You're not necessarily doing anything wrong, because the movie isn't drawing attention to what it's doing in these scenes. One framing oddity of the film is that - even more so than Star Wars - this movie supposes that we're in Chapter 37 or so of the ongoing adventures of Buckaroo Banzai, and we're catching the characters mid-career. In a very real way, Ellen Barkin's character's entire arc is a set-up for a sequel that didn't happen. It's artificially doing what TV and comics and serial pulp magazines did for consumers before the era of streaming - telling an episodic tale so you can get caught up as a newbie, but reward the audience that's already there.
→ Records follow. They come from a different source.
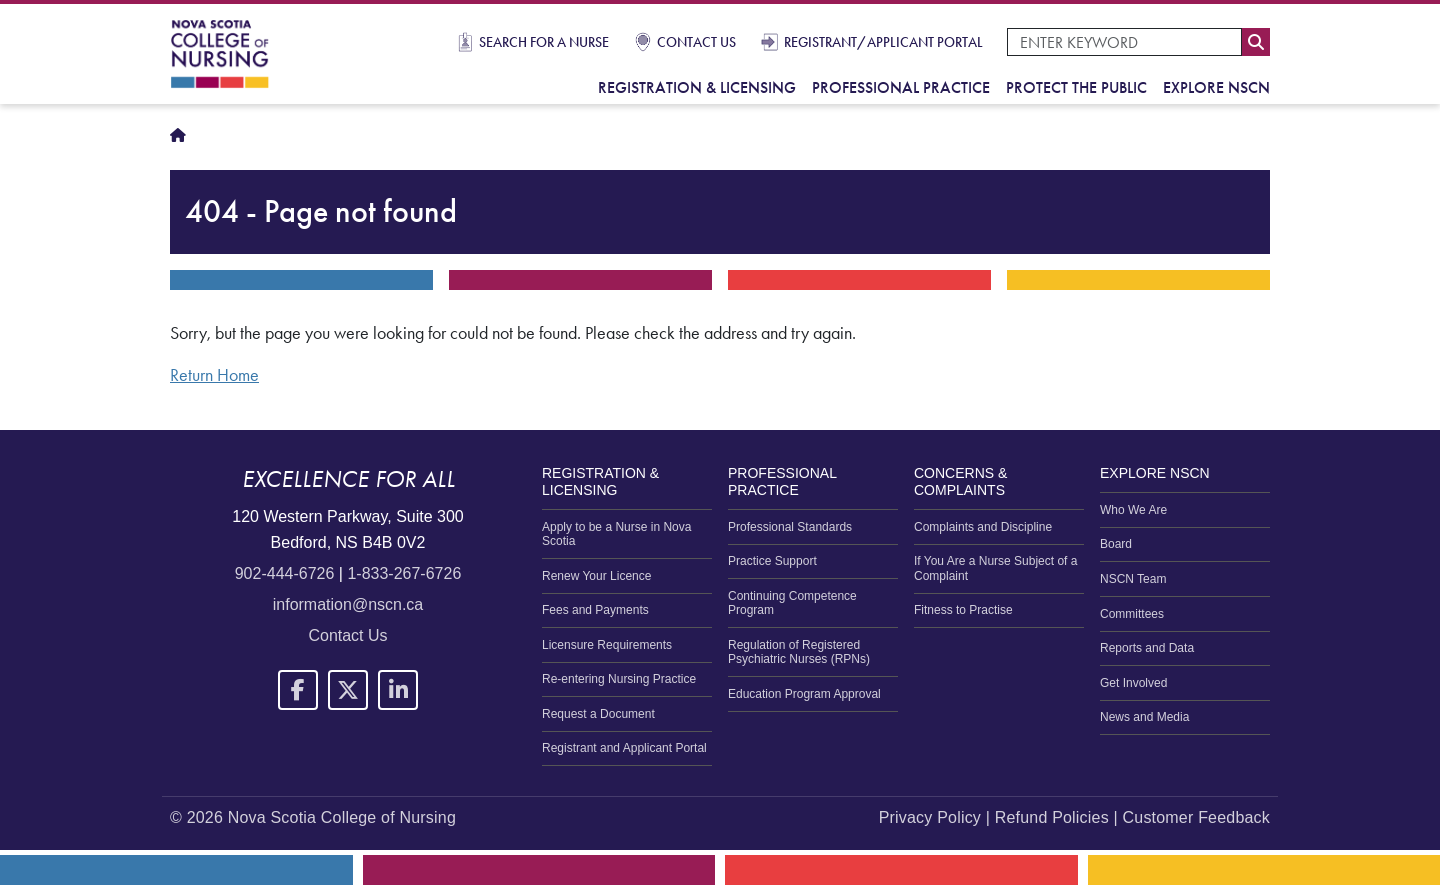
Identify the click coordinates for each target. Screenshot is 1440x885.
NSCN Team (1133, 579)
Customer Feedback (1196, 817)
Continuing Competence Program (792, 603)
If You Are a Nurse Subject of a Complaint (995, 568)
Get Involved (1133, 683)
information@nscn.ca (348, 604)
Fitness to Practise (963, 610)
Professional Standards (790, 527)
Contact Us (696, 42)
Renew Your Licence (596, 576)
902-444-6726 (285, 573)
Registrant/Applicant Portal (883, 42)
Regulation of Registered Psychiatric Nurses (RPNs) (799, 652)
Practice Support (772, 561)
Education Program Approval (804, 694)
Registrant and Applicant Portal (624, 748)
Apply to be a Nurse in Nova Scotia (616, 534)
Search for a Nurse (544, 42)
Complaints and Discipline (983, 527)
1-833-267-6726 (404, 573)
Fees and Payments (595, 610)
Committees (1132, 614)
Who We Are (1133, 510)
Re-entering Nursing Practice (619, 679)
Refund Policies (1052, 817)
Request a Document (598, 714)
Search (1256, 42)
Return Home (214, 375)
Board (1116, 544)
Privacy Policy (930, 817)
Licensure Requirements (607, 645)
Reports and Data (1147, 648)
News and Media (1144, 717)
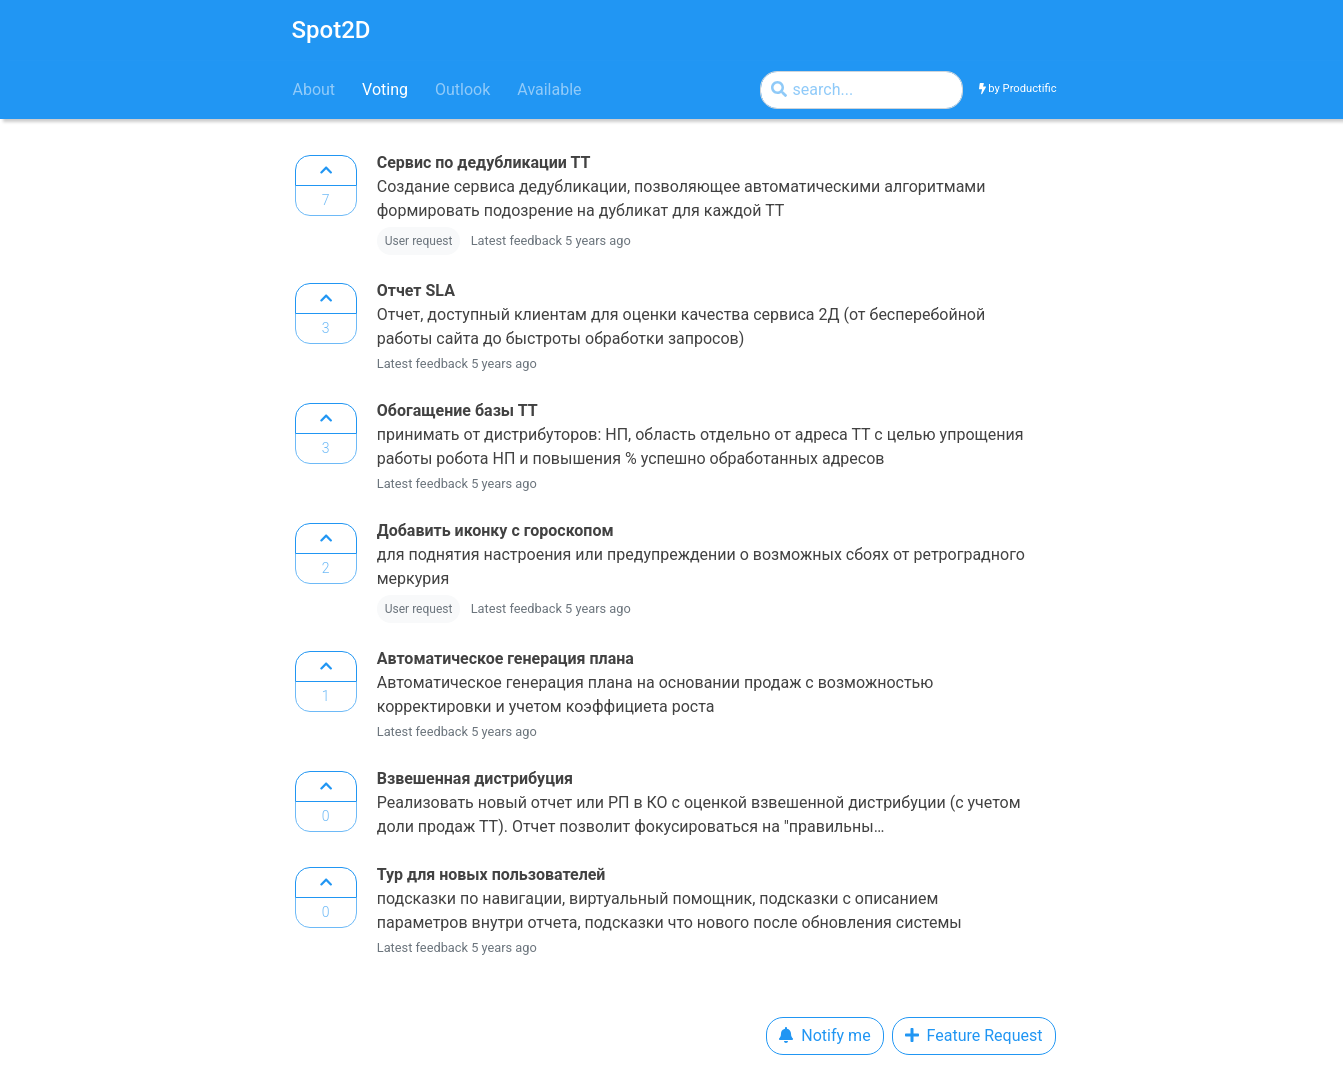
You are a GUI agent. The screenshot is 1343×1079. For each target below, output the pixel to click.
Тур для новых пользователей (491, 874)
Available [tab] (549, 89)
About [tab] (314, 89)
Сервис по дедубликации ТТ (484, 162)
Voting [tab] (385, 89)
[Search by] (861, 90)
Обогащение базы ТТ (457, 410)
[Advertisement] (105, 450)
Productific (1030, 88)
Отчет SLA (416, 290)
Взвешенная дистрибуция (475, 778)
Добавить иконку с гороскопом (495, 530)
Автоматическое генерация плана (505, 658)
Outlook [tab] (462, 89)
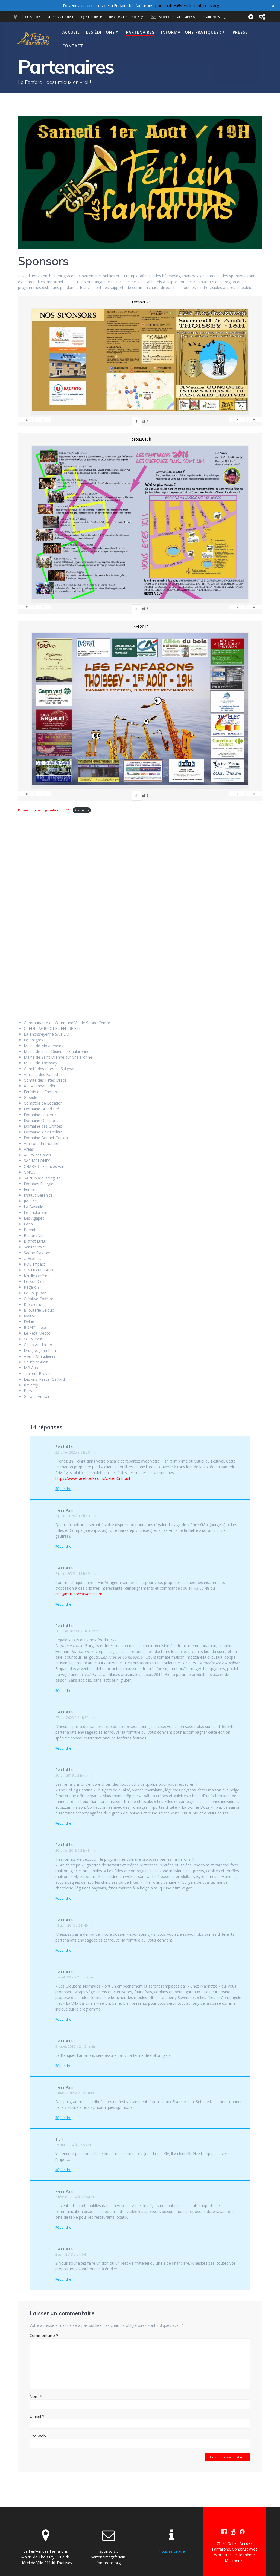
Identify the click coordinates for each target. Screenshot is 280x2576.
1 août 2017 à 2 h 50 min (74, 1977)
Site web (38, 2436)
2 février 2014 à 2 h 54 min (76, 2197)
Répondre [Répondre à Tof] (63, 2170)
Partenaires (140, 32)
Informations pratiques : (191, 32)
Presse (240, 32)
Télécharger (82, 810)
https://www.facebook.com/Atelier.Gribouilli (93, 1478)
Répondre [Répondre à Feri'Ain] (63, 1489)
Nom (36, 2396)
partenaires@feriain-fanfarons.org (187, 5)
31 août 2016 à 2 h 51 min (75, 2046)
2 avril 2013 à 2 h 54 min (73, 2254)
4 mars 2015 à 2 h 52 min (74, 2092)
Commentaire (44, 2335)
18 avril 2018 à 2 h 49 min (74, 1925)
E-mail (37, 2416)
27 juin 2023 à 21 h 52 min (75, 1717)
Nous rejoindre (171, 2551)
Like Doc Savage novels or The Shadow or a whole lotta other predecessors now mostly forgotten, this is how you might have come upon these characters. As a kid - it was how *everything* was for me that wasn't a movie, so it all made sense. I wasn't there for X-Men #1 or the start of most TV shows I watched. It's all one more layer of wink on the film.
I *liked* Back to the Future as a kid. It was a fine, family-friendly comedy all could enjoy. But I thought of it then (and now) as kinda basic mass entertainment that always seemed on the verge of fart jokes (see: manure truck). There are two ways to lean into acknowledging sci-fi can be goofy, and one is having your lead keep saying "this is so crazy! This is so crazy!" or you can absolutely double-down on it, and have your press conference explaining that you've bodily passed through the 8th Dimension and come out with a living organism on the other side having to pick up the pace because there's a motorcycle convention coming through.
I know which I prefer, and I am also not allowed to make movies, which probably kept me from bankrupting anyone.
Anyway, no harm nor foul if folks aren't in to the movie. Just remember: Wherever you go, there you are.